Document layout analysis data

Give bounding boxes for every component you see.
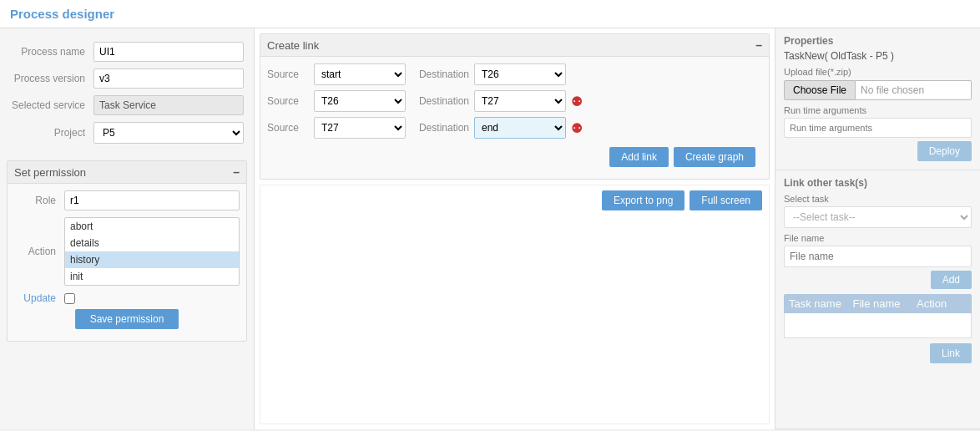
full-screen-button[interactable]: Full screen (690, 190, 762, 210)
dest-select-2[interactable]: T27 start T26 end (474, 90, 566, 112)
col-task-name: Task name (789, 297, 853, 310)
dest-select-3[interactable]: end start T26 T27 (474, 117, 566, 139)
link-row-1: Source start T26 T27 end Destination T26… (267, 63, 762, 85)
link-other-actions: Link (784, 338, 972, 365)
source-label-2: Source (267, 95, 309, 107)
process-version-label: Process version (10, 73, 93, 84)
choose-file-row: Choose File No file chosen (784, 80, 972, 100)
dest-label-1: Destination (411, 68, 469, 80)
create-link-collapse-icon[interactable]: – (755, 38, 762, 52)
file-name-input[interactable] (784, 246, 972, 267)
selected-service-label: Selected service (10, 99, 93, 111)
action-item-history[interactable]: history (65, 251, 239, 268)
file-name-label: File name (784, 233, 972, 243)
set-permission-body: Role Action abort details history init U… (8, 184, 246, 341)
middle-panel: Create link – Source start T26 T27 end D… (255, 28, 775, 429)
dest-select-1[interactable]: T26 start T27 end (474, 63, 566, 85)
set-permission-title: Set permission (14, 166, 86, 179)
table-body (784, 313, 972, 338)
graph-actions: Export to png Full screen (260, 185, 769, 216)
selected-service-row: Selected service Task Service (10, 95, 244, 115)
col-file-name: File name (853, 297, 917, 310)
process-name-label: Process name (10, 46, 93, 58)
action-item-details[interactable]: details (65, 235, 239, 251)
action-item-init[interactable]: init (65, 268, 239, 285)
role-label: Role (14, 195, 64, 206)
selected-service-value: Task Service (93, 95, 244, 115)
update-row: Update (14, 292, 240, 304)
link-other-section: Link other task(s) Select task --Select … (775, 170, 980, 429)
runtime-input[interactable] (784, 118, 972, 138)
select-task-label: Select task (784, 194, 972, 204)
link-row-3: Source T27 start T26 end Destination end… (267, 117, 762, 139)
project-row: Project P5 P1 P2 P3 (10, 122, 244, 144)
action-label: Action (14, 246, 64, 257)
app-title: Process designer (10, 7, 114, 21)
right-panel: Properties TaskNew( OldTask - P5 ) Uploa… (775, 28, 980, 429)
upload-label: Upload file(*.zip) (784, 67, 972, 77)
link-button[interactable]: Link (930, 343, 972, 363)
role-row: Role (14, 190, 240, 210)
deploy-row: Deploy (784, 141, 972, 163)
create-link-body: Source start T26 T27 end Destination T26… (260, 57, 769, 179)
process-name-input[interactable] (93, 42, 244, 62)
no-file-text: No file chosen (856, 80, 972, 100)
link-row-2: Source T26 start T27 end Destination T27… (267, 90, 762, 112)
col-action: Action (917, 297, 967, 310)
deploy-button[interactable]: Deploy (917, 141, 972, 161)
source-select-3[interactable]: T27 start T26 end (314, 117, 406, 139)
export-png-button[interactable]: Export to png (602, 190, 684, 210)
form-section: Process name Process version Selected se… (0, 37, 254, 155)
update-label: Update (14, 292, 64, 304)
create-graph-button[interactable]: Create graph (674, 147, 755, 167)
properties-subtitle: TaskNew( OldTask - P5 ) (784, 50, 972, 62)
action-list[interactable]: abort details history init (64, 217, 240, 286)
graph-area: Export to png Full screen (260, 185, 770, 424)
add-row: Add (784, 271, 972, 289)
select-task-select[interactable]: --Select task-- (784, 206, 972, 228)
properties-title: Properties (784, 35, 972, 47)
source-select-1[interactable]: start T26 T27 end (314, 63, 406, 85)
create-link-section: Create link – Source start T26 T27 end D… (260, 33, 770, 180)
process-name-row: Process name (10, 42, 244, 62)
set-permission-collapse-icon[interactable]: – (233, 165, 240, 179)
add-button[interactable]: Add (931, 271, 972, 289)
dest-label-3: Destination (411, 122, 469, 134)
process-version-row: Process version (10, 68, 244, 89)
save-permission-button[interactable]: Save permission (75, 309, 179, 329)
link-other-title: Link other task(s) (784, 177, 972, 189)
add-link-button[interactable]: Add link (609, 147, 669, 167)
role-input[interactable] (64, 190, 240, 210)
runtime-label: Run time arguments (784, 105, 972, 115)
update-checkbox[interactable] (64, 293, 75, 304)
properties-section: Properties TaskNew( OldTask - P5 ) Uploa… (775, 28, 980, 170)
set-permission-panel: Set permission – Role Action abort detai… (7, 160, 247, 342)
dest-label-2: Destination (411, 95, 469, 107)
action-row: Action abort details history init (14, 217, 240, 286)
main-container: Process name Process version Selected se… (0, 28, 980, 429)
project-select[interactable]: P5 P1 P2 P3 (93, 122, 244, 144)
action-item-abort[interactable]: abort (65, 218, 239, 235)
source-select-2[interactable]: T26 start T27 end (314, 90, 406, 112)
source-label-1: Source (267, 68, 309, 80)
set-permission-header: Set permission – (8, 161, 246, 184)
top-bar: Process designer (0, 0, 980, 28)
left-panel: Process name Process version Selected se… (0, 28, 255, 429)
source-label-3: Source (267, 122, 309, 134)
project-label: Project (10, 127, 93, 139)
create-link-header: Create link – (260, 34, 769, 57)
remove-row-2-button[interactable]: ⚉ (571, 94, 583, 109)
table-header: Task name File name Action (784, 294, 972, 313)
create-link-title: Create link (267, 39, 319, 52)
remove-row-3-button[interactable]: ⚉ (571, 120, 583, 136)
link-actions: Add link Create graph (267, 144, 762, 172)
process-version-input[interactable] (93, 68, 244, 89)
choose-file-button[interactable]: Choose File (784, 80, 856, 100)
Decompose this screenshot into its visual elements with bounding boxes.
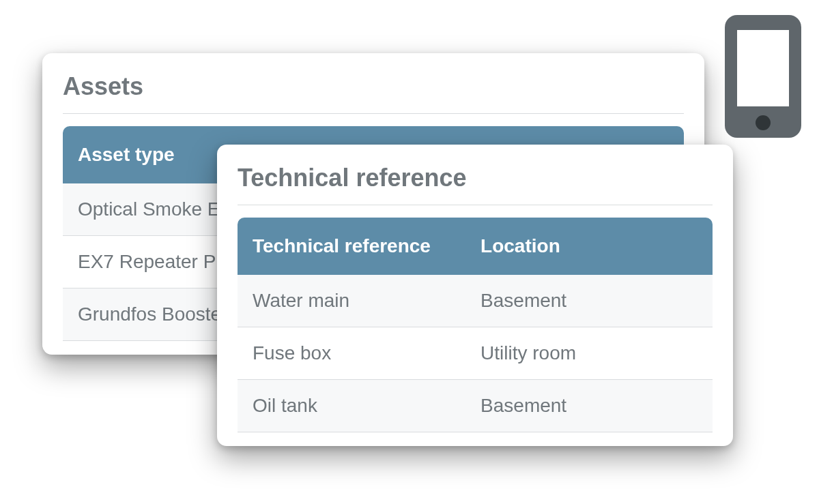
techref-column-location[interactable]: Location xyxy=(465,218,713,275)
cell-location: Utility room xyxy=(465,327,713,379)
assets-title: Assets xyxy=(42,72,704,113)
divider xyxy=(63,113,684,114)
svg-rect-1 xyxy=(737,30,789,106)
techref-table-header: Technical reference Location xyxy=(238,218,713,275)
table-row[interactable]: Fuse box Utility room xyxy=(238,327,713,380)
techref-column-name[interactable]: Technical reference xyxy=(238,218,465,275)
cell-location: Basement xyxy=(465,275,713,327)
mobile-phone-icon xyxy=(719,12,807,140)
cell-name: Water main xyxy=(238,275,465,327)
cell-location: Basement xyxy=(465,380,713,432)
svg-point-2 xyxy=(756,115,771,130)
cell-name: Fuse box xyxy=(238,327,465,379)
table-row[interactable]: Water main Basement xyxy=(238,275,713,327)
techref-table-body: Water main Basement Fuse box Utility roo… xyxy=(238,275,713,446)
technical-reference-card: Technical reference Technical reference … xyxy=(217,145,733,446)
cell-name: Oil tank xyxy=(238,380,465,432)
divider xyxy=(238,205,713,205)
techref-title: Technical reference xyxy=(217,164,733,205)
table-row[interactable]: Oil tank Basement xyxy=(238,380,713,432)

[Required work] Every entry above needs to be duplicated precisely, and none of the pictures should appear.

[Answer for this exercise]
Give bounding boxes for every component you see.
full-screen-button[interactable]: Full screen (690, 190, 762, 210)
dest-select-2[interactable]: T27 start T26 end (474, 90, 566, 112)
col-task-name: Task name (789, 297, 853, 310)
dest-select-3[interactable]: end start T26 T27 (474, 117, 566, 139)
link-row-1: Source start T26 T27 end Destination T26… (267, 63, 762, 85)
link-other-actions: Link (784, 338, 972, 365)
source-label-2: Source (267, 95, 309, 107)
process-version-label: Process version (10, 73, 93, 84)
choose-file-row: Choose File No file chosen (784, 80, 972, 100)
dest-label-1: Destination (411, 68, 469, 80)
create-link-collapse-icon[interactable]: – (755, 38, 762, 52)
file-name-input[interactable] (784, 246, 972, 267)
selected-service-label: Selected service (10, 99, 93, 111)
action-item-history[interactable]: history (65, 251, 239, 268)
file-name-label: File name (784, 233, 972, 243)
set-permission-body: Role Action abort details history init U… (8, 184, 246, 341)
middle-panel: Create link – Source start T26 T27 end D… (255, 28, 775, 429)
dest-select-1[interactable]: T26 start T27 end (474, 63, 566, 85)
set-permission-title: Set permission (14, 166, 86, 179)
table-body (784, 313, 972, 338)
graph-actions: Export to png Full screen (260, 185, 769, 216)
selected-service-row: Selected service Task Service (10, 95, 244, 115)
col-file-name: File name (853, 297, 917, 310)
process-name-label: Process name (10, 46, 93, 58)
action-item-details[interactable]: details (65, 235, 239, 251)
action-item-init[interactable]: init (65, 268, 239, 285)
role-label: Role (14, 195, 64, 206)
selected-service-value: Task Service (93, 95, 244, 115)
update-row: Update (14, 292, 240, 304)
link-other-section: Link other task(s) Select task --Select … (775, 170, 980, 429)
runtime-input[interactable] (784, 118, 972, 138)
select-task-label: Select task (784, 194, 972, 204)
link-row-3: Source T27 start T26 end Destination end… (267, 117, 762, 139)
project-row: Project P5 P1 P2 P3 (10, 122, 244, 144)
action-label: Action (14, 246, 64, 257)
app-title: Process designer (10, 7, 114, 21)
right-panel: Properties TaskNew( OldTask - P5 ) Uploa… (775, 28, 980, 429)
upload-label: Upload file(*.zip) (784, 67, 972, 77)
link-button[interactable]: Link (930, 343, 972, 363)
role-row: Role (14, 190, 240, 210)
deploy-row: Deploy (784, 141, 972, 163)
create-link-body: Source start T26 T27 end Destination T26… (260, 57, 769, 179)
process-name-input[interactable] (93, 42, 244, 62)
no-file-text: No file chosen (856, 80, 972, 100)
link-row-2: Source T26 start T27 end Destination T27… (267, 90, 762, 112)
col-action: Action (917, 297, 967, 310)
deploy-button[interactable]: Deploy (917, 141, 972, 161)
source-select-3[interactable]: T27 start T26 end (314, 117, 406, 139)
export-png-button[interactable]: Export to png (602, 190, 684, 210)
form-section: Process name Process version Selected se… (0, 37, 254, 155)
update-label: Update (14, 292, 64, 304)
create-graph-button[interactable]: Create graph (674, 147, 755, 167)
properties-subtitle: TaskNew( OldTask - P5 ) (784, 50, 972, 62)
action-list[interactable]: abort details history init (64, 217, 240, 286)
graph-area: Export to png Full screen (260, 185, 770, 424)
add-row: Add (784, 271, 972, 289)
select-task-select[interactable]: --Select task-- (784, 206, 972, 228)
properties-title: Properties (784, 35, 972, 47)
source-select-1[interactable]: start T26 T27 end (314, 63, 406, 85)
create-link-section: Create link – Source start T26 T27 end D… (260, 33, 770, 180)
process-name-row: Process name (10, 42, 244, 62)
set-permission-collapse-icon[interactable]: – (233, 165, 240, 179)
add-button[interactable]: Add (931, 271, 972, 289)
dest-label-3: Destination (411, 122, 469, 134)
process-version-row: Process version (10, 68, 244, 89)
save-permission-button[interactable]: Save permission (75, 309, 179, 329)
link-other-title: Link other task(s) (784, 177, 972, 189)
add-link-button[interactable]: Add link (609, 147, 669, 167)
role-input[interactable] (64, 190, 240, 210)
runtime-label: Run time arguments (784, 105, 972, 115)
update-checkbox[interactable] (64, 293, 75, 304)
properties-section: Properties TaskNew( OldTask - P5 ) Uploa… (775, 28, 980, 170)
set-permission-panel: Set permission – Role Action abort detai… (7, 160, 247, 342)
dest-label-2: Destination (411, 95, 469, 107)
action-row: Action abort details history init (14, 217, 240, 286)
main-container: Process name Process version Selected se… (0, 28, 980, 429)
project-select[interactable]: P5 P1 P2 P3 (93, 122, 244, 144)
action-item-abort[interactable]: abort (65, 218, 239, 235)
source-select-2[interactable]: T26 start T27 end (314, 90, 406, 112)
source-label-1: Source (267, 68, 309, 80)
set-permission-header: Set permission – (8, 161, 246, 184)
top-bar: Process designer (0, 0, 980, 28)
left-panel: Process name Process version Selected se… (0, 28, 255, 429)
source-label-3: Source (267, 122, 309, 134)
project-label: Project (10, 127, 93, 139)
create-link-header: Create link – (260, 34, 769, 57)
remove-row-2-button[interactable]: ⚉ (571, 94, 583, 109)
table-header: Task name File name Action (784, 294, 972, 313)
create-link-title: Create link (267, 39, 319, 52)
remove-row-3-button[interactable]: ⚉ (571, 120, 583, 136)
link-actions: Add link Create graph (267, 144, 762, 172)
process-version-input[interactable] (93, 68, 244, 89)
choose-file-button[interactable]: Choose File (784, 80, 856, 100)
Decompose this screenshot into its visual elements with bounding boxes.
techref-column-location[interactable]: Location xyxy=(465,218,713,275)
cell-location: Utility room xyxy=(465,327,713,379)
assets-title: Assets xyxy=(42,72,704,113)
divider xyxy=(63,113,684,114)
svg-rect-1 xyxy=(737,30,789,106)
techref-table-header: Technical reference Location xyxy=(238,218,713,275)
table-row[interactable]: Fuse box Utility room xyxy=(238,327,713,380)
techref-column-name[interactable]: Technical reference xyxy=(238,218,465,275)
cell-location: Basement xyxy=(465,275,713,327)
mobile-phone-icon xyxy=(719,12,807,140)
cell-name: Water main xyxy=(238,275,465,327)
cell-location: Basement xyxy=(465,380,713,432)
svg-point-2 xyxy=(756,115,771,130)
cell-name: Fuse box xyxy=(238,327,465,379)
table-row[interactable]: Water main Basement xyxy=(238,275,713,327)
techref-table-body: Water main Basement Fuse box Utility roo… xyxy=(238,275,713,446)
technical-reference-card: Technical reference Technical reference … xyxy=(217,145,733,446)
cell-name: Oil tank xyxy=(238,380,465,432)
divider xyxy=(238,205,713,205)
techref-title: Technical reference xyxy=(217,164,733,205)
table-row[interactable]: Oil tank Basement xyxy=(238,380,713,432)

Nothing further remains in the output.